WORK TO COMPLETE.
Beneath this task are records; print exactly the stretch of them from the line with "social (528, 1143)" through the line with "Nous contacter (448, 623)", both ends included.

DATA SUPPLIED.

# # #

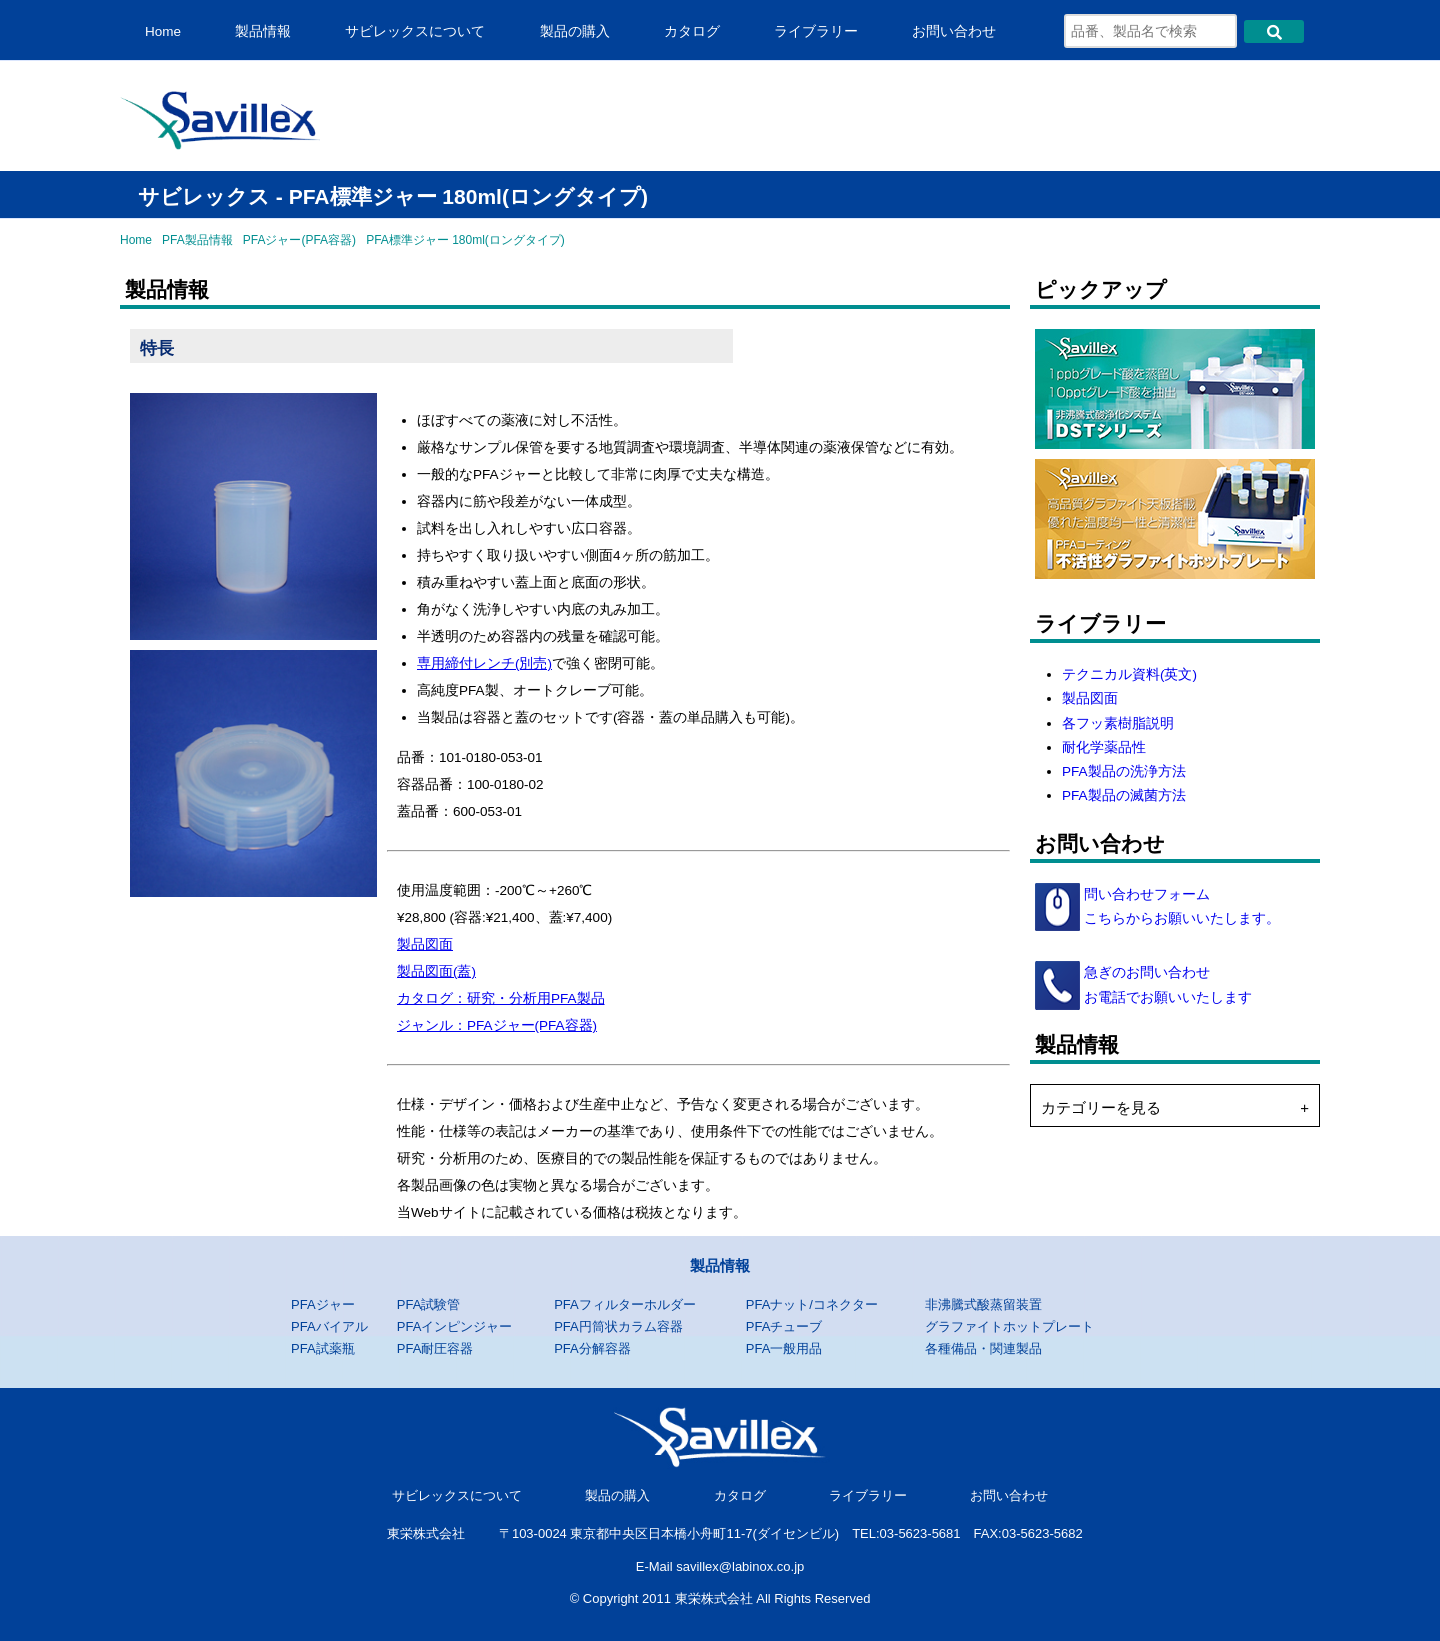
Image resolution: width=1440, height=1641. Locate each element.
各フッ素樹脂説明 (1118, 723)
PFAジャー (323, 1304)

# # #

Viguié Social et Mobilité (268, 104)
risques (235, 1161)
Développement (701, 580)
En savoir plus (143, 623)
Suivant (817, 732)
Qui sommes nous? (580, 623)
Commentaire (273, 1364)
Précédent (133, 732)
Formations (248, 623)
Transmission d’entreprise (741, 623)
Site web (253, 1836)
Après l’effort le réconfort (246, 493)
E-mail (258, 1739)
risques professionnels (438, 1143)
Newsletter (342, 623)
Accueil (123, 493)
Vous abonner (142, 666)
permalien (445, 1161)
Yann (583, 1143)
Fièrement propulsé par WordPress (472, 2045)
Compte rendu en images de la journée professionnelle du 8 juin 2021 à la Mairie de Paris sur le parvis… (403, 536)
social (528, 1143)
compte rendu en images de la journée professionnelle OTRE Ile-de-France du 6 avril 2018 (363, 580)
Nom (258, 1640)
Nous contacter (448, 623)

# # #

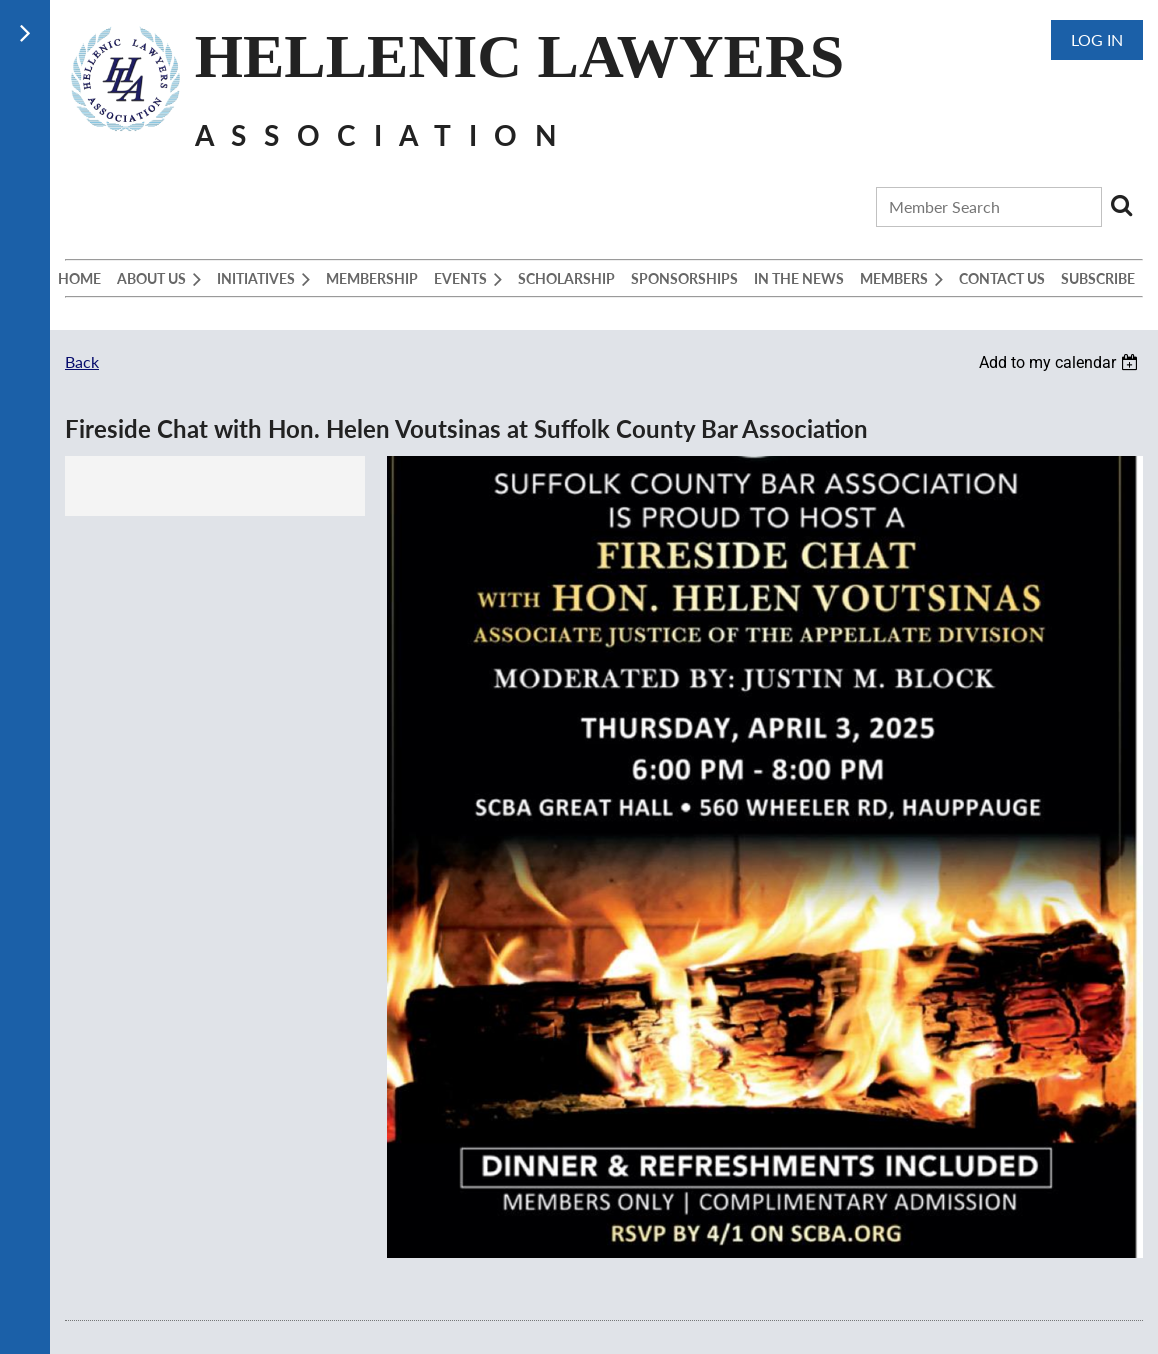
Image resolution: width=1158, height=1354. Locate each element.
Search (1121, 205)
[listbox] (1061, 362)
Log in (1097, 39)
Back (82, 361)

# # #

EXERCISE RESPONSE.
social (528, 1143)
compte rendu en images de la journée professionnelle OTRE Ile-de-France du 6 avril 2018 (363, 580)
Nom (258, 1640)
Nous contacter (448, 623)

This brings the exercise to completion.